> _Work instruction_: Look for the string "кажется" in the data below, and copy each line that holds it.

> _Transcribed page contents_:
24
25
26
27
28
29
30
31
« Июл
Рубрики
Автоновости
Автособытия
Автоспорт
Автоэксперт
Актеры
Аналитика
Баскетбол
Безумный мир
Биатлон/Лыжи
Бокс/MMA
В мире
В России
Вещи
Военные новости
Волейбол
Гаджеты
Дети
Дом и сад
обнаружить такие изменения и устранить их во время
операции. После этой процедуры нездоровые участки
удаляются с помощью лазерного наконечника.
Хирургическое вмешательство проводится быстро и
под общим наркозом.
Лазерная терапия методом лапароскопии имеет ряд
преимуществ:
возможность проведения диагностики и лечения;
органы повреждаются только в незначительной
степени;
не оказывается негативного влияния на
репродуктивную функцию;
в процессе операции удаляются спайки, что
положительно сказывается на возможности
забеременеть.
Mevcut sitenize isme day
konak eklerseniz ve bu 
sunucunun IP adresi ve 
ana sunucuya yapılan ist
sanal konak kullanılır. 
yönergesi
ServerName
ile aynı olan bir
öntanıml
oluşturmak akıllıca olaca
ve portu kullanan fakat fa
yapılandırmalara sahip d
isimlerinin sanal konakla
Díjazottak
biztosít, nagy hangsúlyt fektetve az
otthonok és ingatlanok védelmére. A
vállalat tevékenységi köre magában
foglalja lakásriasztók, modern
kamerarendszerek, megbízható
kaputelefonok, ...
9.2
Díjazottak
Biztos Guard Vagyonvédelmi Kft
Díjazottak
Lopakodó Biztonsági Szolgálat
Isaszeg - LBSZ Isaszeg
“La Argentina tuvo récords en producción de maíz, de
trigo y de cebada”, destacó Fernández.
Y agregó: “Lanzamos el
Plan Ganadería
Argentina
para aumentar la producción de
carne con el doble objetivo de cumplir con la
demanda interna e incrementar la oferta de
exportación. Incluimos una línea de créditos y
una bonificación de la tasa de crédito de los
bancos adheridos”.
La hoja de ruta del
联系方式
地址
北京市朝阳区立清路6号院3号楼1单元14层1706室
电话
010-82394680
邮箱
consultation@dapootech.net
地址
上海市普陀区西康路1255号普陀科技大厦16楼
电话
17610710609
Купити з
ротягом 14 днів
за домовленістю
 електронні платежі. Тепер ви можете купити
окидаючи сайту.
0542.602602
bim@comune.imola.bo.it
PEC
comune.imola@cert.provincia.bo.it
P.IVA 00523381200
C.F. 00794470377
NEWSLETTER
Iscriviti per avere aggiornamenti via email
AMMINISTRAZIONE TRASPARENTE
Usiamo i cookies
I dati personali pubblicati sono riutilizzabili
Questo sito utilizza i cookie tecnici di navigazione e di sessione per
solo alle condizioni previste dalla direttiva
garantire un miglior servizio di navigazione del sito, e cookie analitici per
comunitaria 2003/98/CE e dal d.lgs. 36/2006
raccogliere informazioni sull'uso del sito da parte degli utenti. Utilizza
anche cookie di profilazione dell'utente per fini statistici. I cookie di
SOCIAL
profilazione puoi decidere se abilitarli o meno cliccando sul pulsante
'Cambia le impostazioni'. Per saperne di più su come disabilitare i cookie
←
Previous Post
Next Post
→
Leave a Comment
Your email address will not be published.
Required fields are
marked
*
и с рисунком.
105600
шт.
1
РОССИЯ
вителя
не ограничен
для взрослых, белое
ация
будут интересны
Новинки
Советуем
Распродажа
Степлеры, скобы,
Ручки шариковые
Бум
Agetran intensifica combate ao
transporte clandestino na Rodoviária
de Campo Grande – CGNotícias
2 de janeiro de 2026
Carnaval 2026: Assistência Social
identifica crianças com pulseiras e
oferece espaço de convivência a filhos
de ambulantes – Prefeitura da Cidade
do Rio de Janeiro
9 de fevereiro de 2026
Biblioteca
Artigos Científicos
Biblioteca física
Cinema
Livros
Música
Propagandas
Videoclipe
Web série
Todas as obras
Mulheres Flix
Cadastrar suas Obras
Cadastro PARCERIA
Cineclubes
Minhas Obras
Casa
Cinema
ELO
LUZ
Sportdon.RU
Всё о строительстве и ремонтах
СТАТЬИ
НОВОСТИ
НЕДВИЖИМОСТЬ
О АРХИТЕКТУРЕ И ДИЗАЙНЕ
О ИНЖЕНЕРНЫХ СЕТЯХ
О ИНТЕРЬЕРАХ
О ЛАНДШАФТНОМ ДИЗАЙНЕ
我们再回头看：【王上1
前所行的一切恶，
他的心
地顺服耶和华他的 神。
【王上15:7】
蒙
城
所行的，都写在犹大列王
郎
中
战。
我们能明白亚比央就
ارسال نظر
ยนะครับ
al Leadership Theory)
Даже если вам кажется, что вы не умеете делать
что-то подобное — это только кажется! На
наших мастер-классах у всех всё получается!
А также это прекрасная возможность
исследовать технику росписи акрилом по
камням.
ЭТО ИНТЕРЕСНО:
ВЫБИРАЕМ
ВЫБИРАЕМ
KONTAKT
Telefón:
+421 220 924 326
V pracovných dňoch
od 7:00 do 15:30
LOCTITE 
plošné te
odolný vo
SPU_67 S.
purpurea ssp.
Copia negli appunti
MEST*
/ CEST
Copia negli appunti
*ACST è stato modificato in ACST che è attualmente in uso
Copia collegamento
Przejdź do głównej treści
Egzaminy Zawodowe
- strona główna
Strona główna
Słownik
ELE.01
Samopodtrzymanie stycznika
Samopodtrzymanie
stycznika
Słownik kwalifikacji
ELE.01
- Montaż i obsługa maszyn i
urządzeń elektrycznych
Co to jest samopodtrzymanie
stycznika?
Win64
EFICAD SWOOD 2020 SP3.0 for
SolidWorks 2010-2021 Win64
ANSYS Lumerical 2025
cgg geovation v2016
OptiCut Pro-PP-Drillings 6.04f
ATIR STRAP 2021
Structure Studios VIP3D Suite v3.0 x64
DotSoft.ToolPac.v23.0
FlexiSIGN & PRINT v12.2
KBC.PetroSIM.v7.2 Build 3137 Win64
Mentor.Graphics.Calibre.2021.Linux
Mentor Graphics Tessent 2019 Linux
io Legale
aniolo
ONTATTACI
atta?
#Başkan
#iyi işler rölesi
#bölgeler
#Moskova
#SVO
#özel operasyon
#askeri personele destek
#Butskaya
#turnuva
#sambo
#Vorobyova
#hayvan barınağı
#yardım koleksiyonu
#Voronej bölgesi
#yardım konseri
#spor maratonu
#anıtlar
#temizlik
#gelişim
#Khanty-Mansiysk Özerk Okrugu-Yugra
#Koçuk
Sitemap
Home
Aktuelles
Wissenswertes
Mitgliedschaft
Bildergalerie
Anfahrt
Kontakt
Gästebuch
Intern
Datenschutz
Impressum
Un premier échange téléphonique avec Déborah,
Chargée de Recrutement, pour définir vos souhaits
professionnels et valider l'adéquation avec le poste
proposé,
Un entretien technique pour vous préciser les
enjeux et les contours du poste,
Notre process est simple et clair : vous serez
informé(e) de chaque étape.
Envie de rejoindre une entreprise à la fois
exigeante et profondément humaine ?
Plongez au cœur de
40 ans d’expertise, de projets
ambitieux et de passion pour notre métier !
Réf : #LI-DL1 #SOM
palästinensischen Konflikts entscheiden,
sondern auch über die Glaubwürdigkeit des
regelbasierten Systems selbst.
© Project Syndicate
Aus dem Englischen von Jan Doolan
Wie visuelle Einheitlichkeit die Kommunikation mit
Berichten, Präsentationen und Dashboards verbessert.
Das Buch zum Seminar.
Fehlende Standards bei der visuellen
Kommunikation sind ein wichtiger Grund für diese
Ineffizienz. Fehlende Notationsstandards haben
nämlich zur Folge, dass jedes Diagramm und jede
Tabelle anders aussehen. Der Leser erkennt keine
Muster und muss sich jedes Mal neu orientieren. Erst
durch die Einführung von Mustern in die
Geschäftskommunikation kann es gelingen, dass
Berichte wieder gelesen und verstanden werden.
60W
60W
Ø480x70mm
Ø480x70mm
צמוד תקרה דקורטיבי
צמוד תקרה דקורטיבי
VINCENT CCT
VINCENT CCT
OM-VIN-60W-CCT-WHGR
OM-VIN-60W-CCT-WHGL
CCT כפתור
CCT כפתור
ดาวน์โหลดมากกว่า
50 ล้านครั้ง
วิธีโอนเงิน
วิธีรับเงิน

> _Response area_:
Даже если вам кажется, что вы не умеете делать
что-то подобное — это только кажется! На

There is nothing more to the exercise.